In this three-part series, we definitively mythbust to ‘clear the air’ surrounding EVs. Here, we focus on the concerns around EV driving range, charging, and batteries. Also check out our other mythbusters here:
#1. “There aren’t enough EV chargers in Australia.”
False. While Australia has less public EV charging stations than other more progressive continents like the EU and USA, it is rapidly expanding. However, public charging infrastructure shouldn’t be a major concern as most EVs should be charged at home overnight, anyway; it’s more convenient and cost efficient – given Australia has one of the highest home solar panel installations per capita in the world.
According to Plugshare, there are currently 361 AC and DC public charging stations across Australia from major providers like Chargefox, Evie Networks and Jolt to independent local cafes and shopping centres.
Chargefox currently offers the widest charging network in the country, with more than 1400 plugs at around 260 locations.
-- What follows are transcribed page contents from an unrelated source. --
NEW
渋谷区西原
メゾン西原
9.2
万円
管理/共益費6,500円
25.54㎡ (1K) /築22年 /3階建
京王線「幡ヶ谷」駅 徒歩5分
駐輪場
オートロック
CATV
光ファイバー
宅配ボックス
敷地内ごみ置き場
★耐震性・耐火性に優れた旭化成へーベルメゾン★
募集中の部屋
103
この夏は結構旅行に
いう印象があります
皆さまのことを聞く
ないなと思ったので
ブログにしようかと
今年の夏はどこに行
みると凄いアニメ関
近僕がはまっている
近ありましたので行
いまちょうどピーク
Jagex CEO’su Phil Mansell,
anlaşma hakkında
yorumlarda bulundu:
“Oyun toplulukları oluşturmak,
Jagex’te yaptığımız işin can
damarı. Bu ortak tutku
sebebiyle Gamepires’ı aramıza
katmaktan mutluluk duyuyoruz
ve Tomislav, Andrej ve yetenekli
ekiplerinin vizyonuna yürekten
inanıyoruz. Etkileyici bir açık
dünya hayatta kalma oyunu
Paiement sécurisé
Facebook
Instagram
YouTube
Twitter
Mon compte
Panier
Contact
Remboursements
The Australian-born company allows EV owners to travel along the coast from Perth to Port Douglas using slower 22kW AC to ultra-rapid 350kW DC chargers thanks to investments by state Australian Motoring Services (NRMA, RACV, RACQ, RAA, RAC, and RACT), the Federal Government’s Australian Renewable Energy Agency (ARENA), JET Charge, and more. Notably, Chargefox mostly uses Level 3 DC stations from Tritium, a Brisbane-based global EV charging manufacturer.
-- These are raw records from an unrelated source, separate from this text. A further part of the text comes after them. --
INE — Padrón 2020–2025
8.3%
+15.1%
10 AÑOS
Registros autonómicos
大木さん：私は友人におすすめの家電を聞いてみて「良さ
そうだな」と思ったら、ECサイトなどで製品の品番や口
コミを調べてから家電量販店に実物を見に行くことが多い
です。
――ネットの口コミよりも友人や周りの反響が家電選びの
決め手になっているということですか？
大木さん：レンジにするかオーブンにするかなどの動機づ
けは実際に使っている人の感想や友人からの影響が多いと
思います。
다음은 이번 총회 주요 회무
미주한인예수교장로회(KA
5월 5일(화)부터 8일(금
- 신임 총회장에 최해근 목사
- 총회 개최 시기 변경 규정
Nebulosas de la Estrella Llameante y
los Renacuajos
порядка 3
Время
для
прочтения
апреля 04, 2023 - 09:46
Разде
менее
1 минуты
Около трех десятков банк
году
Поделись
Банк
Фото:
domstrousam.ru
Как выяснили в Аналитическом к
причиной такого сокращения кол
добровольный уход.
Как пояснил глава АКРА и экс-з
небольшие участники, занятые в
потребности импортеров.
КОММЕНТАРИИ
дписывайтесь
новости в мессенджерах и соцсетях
But, the easiest way to top-up an EV is at your own home. Provided you have access to a power outlet in your garage or driveway, you can use the included three-prong cable to Level 1 ‘trickle charge’ at 2 to 3kW (15km per hour) overnight. If that’s too slow for your daily driving needs, investing in a Level 2 AC wallbox charger at 7kW to 22kW (40km to 120km per hour) will enable owners to conveniently charge overnight to a near-full battery – without needing to stop at a fast DC public charger (in lieu of gas stations).
Other than charging during the cheapest overnight electricity tariff, if you have a solar panel or home battery storage system, then ‘refuelling’ your EV could almost be free using energy generated from the sun.
#2. “Charging an EV is too slow.”
False. Electric cars sold today typically take around one hour to charge to 80 per cent (recommended to preserve battery health) on a fast DC charging stall. You can find out how long each EV takes in our database. Though, since public chargers are often located near point-of-interest locations like shopping centres, supermarkets and parks, owners can explore or do some errands while the EV’s juicing-up. Alternatively, owners can stay in the vehicle and work, stream, play or relax – while keeping the climate control on using power from the charger itself.
EV charging speeds are rapidly advancing, too. The Renault Megane E-Tech crossover is capable of up to 130kW DC fast charging rates, adding a claimed 300km of range in 30 minutes. Meanwhile, some carmakers are adopting 800-volt charging technology, which can juice up cars like the sleek Kia EV6 from 10 to 80 per cent in a claimed 18 minutes at up to 233kW speeds on a compatible DC charger. This is particularly useful when on long-distance drives.
Keep in mind, there’s no rush to fill up your EV at home. Using a standard three-prong socket or installed AC wallbox will often provide you enough battery juice for the next day by charging during the cheapest electricity rates overnight when the EV isn’t in use.
Additionally, as more models feature strong regenerative braking, slicker aerodynamic designs and more efficient electric motors will mean charging will become less frequent in the future thanks to eking out more range.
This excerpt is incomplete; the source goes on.